Another excerpt from this draft of The Undressing of America. A section break follows the previous part, in which Tony Comstock shoots the mad dog and busts up the saloon, and then...
When his brother died at Gettysburg, Tony’s extended family expected him to enlist to take his place—that’s what good New Englanders did—but for seven months Tony ignored the call. His brother’s death seems not to have affected him terribly; lifelong Tony would bond strongly with women, especially women like his mother and sisters, whom he could protect or depended on him, but he built no strong ties with other men. He also showed little interest in the war itself, or in any political or moral issues beyond his local battles. He finally went off to war in the spring of 1864, with the Confederacy already in retreat.

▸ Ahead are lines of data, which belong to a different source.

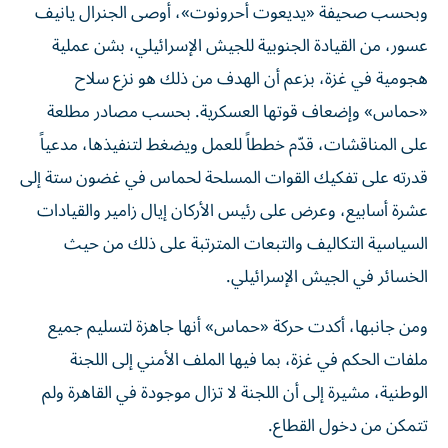
وبحسب صحيفة «يديعوت أحرونوت»، أوصى الجنرال يانيف
عسور، من القيادة الجنوبية للجيش الإسرائيلي، بشن عملية
هجومية في غزة، بزعم أن الهدف من ذلك هو نزع سلاح
«حماس» وإضعاف قوتها العسكرية. بحسب مصادر مطلعة
على المناقشات، قدّم خططاً للعمل ويضغط لتنفيذها، مدعياً
قدرته على تفكيك القوات المسلحة لحماس في غضون ستة إلى
عشرة أسابيع، وعرض على رئيس الأركان إيال زامير والقيادات
السياسية التكاليف والتبعات المترتبة على ذلك من حيث
الخسائر في الجيش الإسرائيلي.
ومن جانبها، أكدت حركة «حماس» أنها جاهزة لتسليم جميع
ملفات الحكم في غزة، بما فيها الملف الأمني إلى اللجنة
الوطنية، مشيرة إلى أن اللجنة لا تزال موجودة في القاهرة ولم
تتمكن من دخول القطاع.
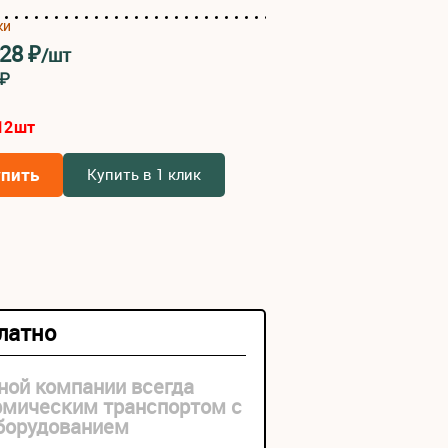
ки
328
₽
/шт
4₽
12
шт
упить
Купить в 1 клик
платно
ной компании всегда
рмическим транспортом с
оборудованием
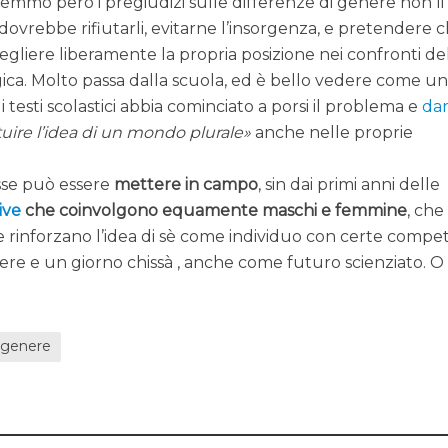
remmo però i pregiudizi sulle differenze di genere non li
ovrebbe rifiutarli, evitarne l’insorgenza, e pretendere 
scegliere liberamente la propria posizione nei confronti de
ogica. Molto passa dalla scuola, ed è bello vedere come u
i testi scolastici abbia cominciato a porsi il problema e
dar
tuire l’idea di un mondo plurale
anche nelle proprie
asse può essere
mettere in campo
, sin dai primi anni delle
ive
che coinvolgono equamente maschi e femmine
, che
 e rinforzano l’idea di sè come individuo con certe comp
e e un giorno chissà , anche come futuro scienziato. O
i genere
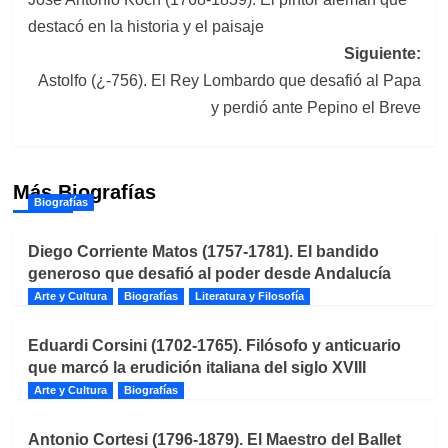
de
destacó en la historia y el paisaje
entradas
Siguiente:
Astolfo (¿-756). El Rey Lombardo que desafió al Papa
y perdió ante Pepino el Breve
Más Biografías
Biografías
Diego Corriente Matos (1757-1781). El bandido
generoso que desafió al poder desde Andalucía
Arte y Cultura
Biografías
Literatura y Filosofía
Eduardi Corsini (1702-1765). Filósofo y anticuario
que marcó la erudición italiana del siglo XVIII
Arte y Cultura
Biografías
Antonio Cortesi (1796-1879). El Maestro del Ballet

Like any Congregationalist, the young Comstock saw slavery as an evil, but the battle for abolition seems to have been too abstract for him to care much about it. In the diary he kept during his year of service, he never mentioned the larger issues of the war and tripped lightly over the tiny bit of action he saw, instead writing mainly of his relentless efforts to organize prayer meetings and urge his fellow soldiers to attend. He was frequently “twitted” for lecturing his fellows on the evils of alcohol and nicotine, and once rather violently hazed, but he never stopped. Usually he enjoyed arguing and took a special satisfaction in calmly standing his ground when vastly outnumbered. He railed against his own weakness when he fell into wrath or self pity over the twits and insults of these men who knew not what they did.
When the war ended, Tony returned to Connecticut, but there was little there now to hold him. His sisters were growing up, he was not close to his extended family, and he had no real friendships. His closest bond had always been with his mother Polly, the one person he believed had loved him truly and completely. When the judgment of New Canaan had descended on the family for his father’s inconstancy, it was Polly who had protected him. He often said that her memory was his most constant companion, and that when he fought to defend the innocent he wanted to give them the protection his mother had given him. But having let other relatives take over the family farm during the war, his last physical connection to her had been severed. A year after the war, jobless and nearly penniless, he asked a family friend for help.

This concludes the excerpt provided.